We are at the ten-year anniversary of the start of the last deep recession and market collapse. According the Brian, if this expansion lasts another 18 months it’ll be the longest on record. He goes on to explain it’s not the best expansion: “From the recession bottom to the expansion peak, real GDP expanded 39% in the 1980s and 43% in the 1990s. So far, eight years in, this one is only up 19%. That's why we've been calling it the Plow Horse Economy.” Source: www.ftportfolios.com
Historically, market declines like the one we suffered through from October of 2007 through March of 2009 occur mainly in recessions. So the real question is; are we headed into a recession? My answer for now is no. According to Brian, interest rates are still at historical lows, home builders haven’t overbuilt, consumer debt is near the lowest share of income since the 1980’s and bank capital ratios are higher than before the crisis.

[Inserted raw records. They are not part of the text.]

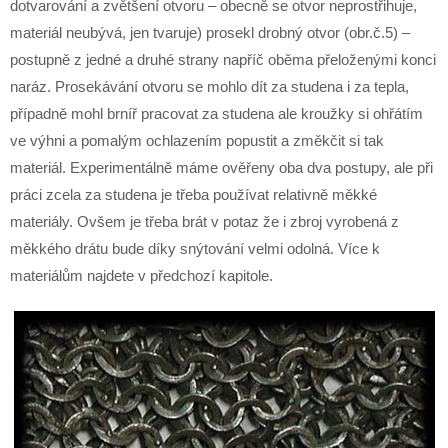
dotvarování a zvětšení otvoru – obecně se otvor neprostřihuje,
materiál neubývá, jen tvaruje) prosekl drobný otvor (obr.č.5) –
postupně z jedné a druhé strany napříč oběma přeloženými konci
naráz. Prosekávání otvoru se mohlo dít za studena i za tepla,
případně mohl brníř pracovat za studena ale kroužky si ohřátím
ve výhni a pomalým ochlazením popustit a změkčit si tak
materiál. Experimentálně máme ověřeny oba dva postupy, ale při
práci zcela za studena je třeba používat relativně měkké
materiály. Ovšem je třeba brát v potaz že i zbroj vyrobená z
měkkého drátu bude díky snýtování velmi odolná. Více k
materiálům najdete v předchozí kapitole.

Hopefully, Congress can get something done regarding tax cuts/reform which may continue this expansion.
Although the expansion continues and may into the near term in my opinion, the US market is relatively expensive versus global markets. I am concerned about the valuation levels of some technology stocks such as; Facebook, Amazon, Google, Microsoft and Apple. According the CNBC these five stocks represent 12% of the S&P 500 index overall weight and 40% of the index’s market capitalization gains so far this year. Visions of the tech bubble in 2000 or the nifty fifty stocks of the 60’s and 70’s?
My father once asked me what I thought the market would do? My answer was; it will go up and down. I stole that line from somewhere but wasn’t trying to be cute. In reality this, is what the market does day to day, month to month. What I believe is more important is; what is the trend? Since March of 2009 the trend has been positive. As of now I don’t see anything to change the trend. I attended SEI Private Trust Company and our new broker dealer Securities America conferences this year and came back with a similar take away; increase international allocation and stay on the shorter end of fixed income maturities.
Thanks for taking the time to read my insight. If you have any questions or concerns please don’t hesitate to call.
G. Pete Fields, CLU, ChFC
Chartered Financial Consultant
The opinions and forecasts expressed are those of the author, and may not actually come to pass. This information is subject to change at any time, based on market and other conditions and should not be construed as a recommendation of any specific security or investment plan. Past performance does not guarantee future results.